KSP鹿嶋局(KASHIM11)の結果に注目すると、データに問題のない4回の 実験の位置推定結果は、1σの推定誤差の範囲で非常に良い一致が 得られたと言うことができる。したがって、この4つの推定位置の加重平均 を用いることで、KSP鹿嶋局の位置をITRF96座標系で高精度に 定義することができる。4回の実験の推定位置をローカルな座標系に 変換した後、それぞれの座標軸ごとにWRMS(Weghted Root Mean Squared) を計算した結果、東西成分 1.06 mm、南北成分 0.76 mm、鉛直成分 10.69 mm という値が得られた。鹿島34m局が十分高い精度でITRF96座標系に 結合されていると仮定すると、KSP鹿嶋局の位置を水平成分で 1 mm 程度、 鉛直成分で 10 mm 程度の精度で結合できたと考えられる。

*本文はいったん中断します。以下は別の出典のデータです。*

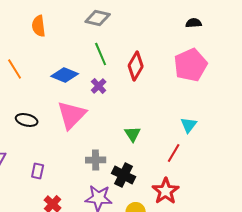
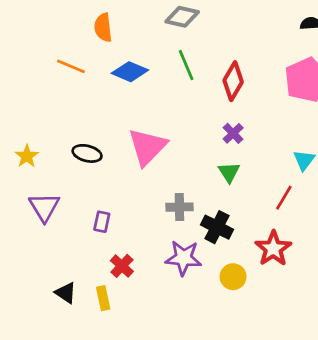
orange line: (15, 69) -> (71, 66), moved, turned -35
blue diamond: (65, 75) -> (130, 72), moved
purple cross: (99, 86) -> (233, 133), moved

つぎに、これまでのKSP定常観測で得られた、1997年1月1日を エポックとした基線ベクトルをITRF96座標系におけるKSP鹿嶋局 の位置に加え、他の3局のITRF96座標系における位置を求めた。 この結果、KSP4局のITRF96座標系における局位置と移動速度とが つぎのように得られた。

局位置(エポック:1997年1月1日)
局名 X (mm) Y (mm) Z (mm)
KASHIM11 -3997505658.31 3276878393.29 3724240695.69
KOGANEI -3941937433.67 3368150896.10 3702235287.62
MIURA -3976129956.66 3377927877.39 3656753837.14
TATEYAMA -4000983402.88 3375275950.81 3632213183.01

移動速度
局名 Vx (mm/year) Vy (mm/year) Vz (mm/year)
KASHIM11 -1.30 2.40 -12.90
KOGANEI -2.79 2.01 -7.83
MIURA 12.43 -1.17 -5.18
TATEYAMA 11.32 -0.03 -0.06

4.今後の課題

これまでの7回の結合VLBI実験により、鹿島34m局の局位置を 介在として、KSPのVLBI観測局の位置がITRF96に高精度に 結合できた。今後は、このような実験を継続し、KSPの観測網と グローバルな座標系との関係を把握しておくことが重要である。 また、これまでの結果では、鹿島34m局というひとつの点を介して 結合されているだけであり、その基準としている位置に誤差がある 場合にはそれがそのままKSP観測網のグローバルな座標系への 結合誤差として含まれていることになる。このため、鹿島26m局や、 国外のVLBI局との実験を行うことで、より信頼性の高い結合 データを得ることが必要である。 そのうえで、GPSやSLRの基準点位置との比較を行うことにより、 座標系の結合に有意義なデータが提供できるものと考えられる。